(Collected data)
***
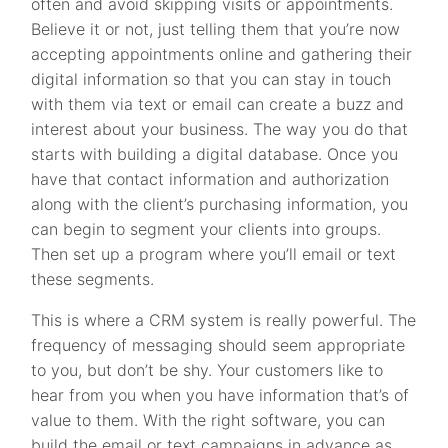
often and avoid skipping visits or appointments.
Believe it or not, just telling them that you’re now
accepting appointments online and gathering their
digital information so that you can stay in touch
with them via text or email can create a buzz and
interest about your business. The way you do that
starts with building a digital database. Once you
have that contact information and authorization
along with the client’s purchasing information, you
can begin to segment your clients into groups.
Then set up a program where you’ll email or text
these segments.
This is where a CRM system is really powerful. The
frequency of messaging should seem appropriate
to you, but don’t be shy. Your customers like to
hear from you when you have information that’s of
value to them. With the right software, you can
build the email or text campaigns in advance as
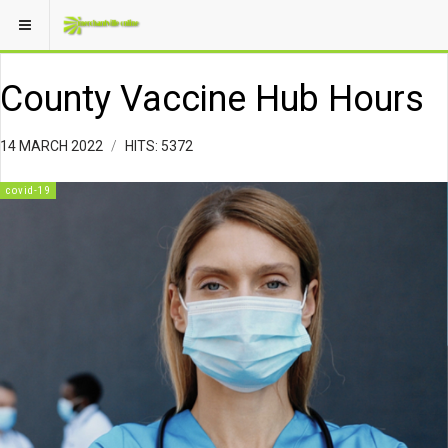
County Vaccine Hub Hours
14 MARCH 2022
HITS: 5372
covid-19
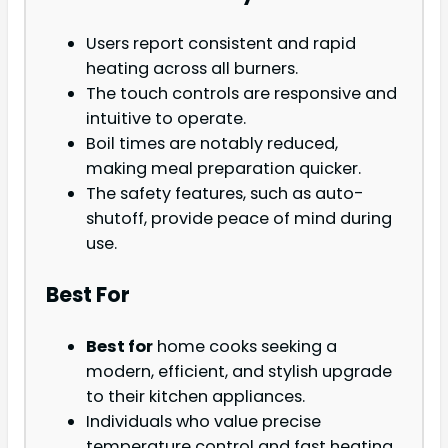
Users report consistent and rapid
heating across all burners.
The touch controls are responsive and
intuitive to operate.
Boil times are notably reduced,
making meal preparation quicker.
The safety features, such as auto-
shutoff, provide peace of mind during
use.
Best For
Best for
home cooks seeking a
modern, efficient, and stylish upgrade
to their kitchen appliances.
Individuals who value precise
temperature control and fast heating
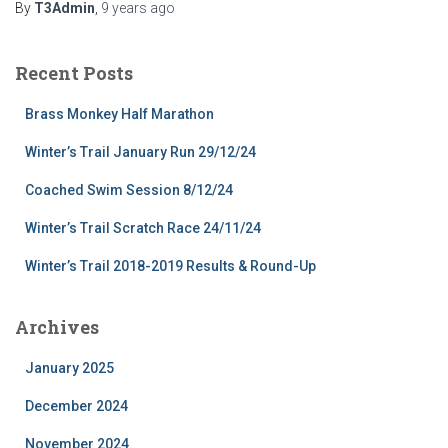
By
T3Admin
,
9 years
ago
Recent Posts
Brass Monkey Half Marathon
Winter’s Trail January Run 29/12/24
Coached Swim Session 8/12/24
Winter’s Trail Scratch Race 24/11/24
Winter’s Trail 2018-2019 Results & Round-Up
Archives
January 2025
December 2024
November 2024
***
### TASK BRIEF
Your task is to transcribe all of the records precisely, with no images included.

### EXERCISE RESPONSE
often and avoid skipping visits or appointments.
Believe it or not, just telling them that you’re now
accepting appointments online and gathering their
digital information so that you can stay in touch
with them via text or email can create a buzz and
interest about your business. The way you do that
starts with building a digital database. Once you
have that contact information and authorization
along with the client’s purchasing information, you
can begin to segment your clients into groups.
Then set up a program where you’ll email or text
these segments.
This is where a CRM system is really powerful. The
frequency of messaging should seem appropriate
to you, but don’t be shy. Your customers like to
hear from you when you have information that’s of
value to them. With the right software, you can
build the email or text campaigns in advance as
County Vaccine Hub Hours
14 MARCH 2022
HITS: 5372
covid-19
Users report consistent and rapid
heating across all burners.
The touch controls are responsive and
intuitive to operate.
Boil times are notably reduced,
making meal preparation quicker.
The safety features, such as auto-
shutoff, provide peace of mind during
use.
Best For
Best for
home cooks seeking a
modern, efficient, and stylish upgrade
to their kitchen appliances.
Individuals who value precise
temperature control and fast heating
By
T3Admin
,
9 years
ago
Recent Posts
Brass Monkey Half Marathon
Winter’s Trail January Run 29/12/24
Coached Swim Session 8/12/24
Winter’s Trail Scratch Race 24/11/24
Winter’s Trail 2018-2019 Results & Round-Up
Archives
January 2025
December 2024
November 2024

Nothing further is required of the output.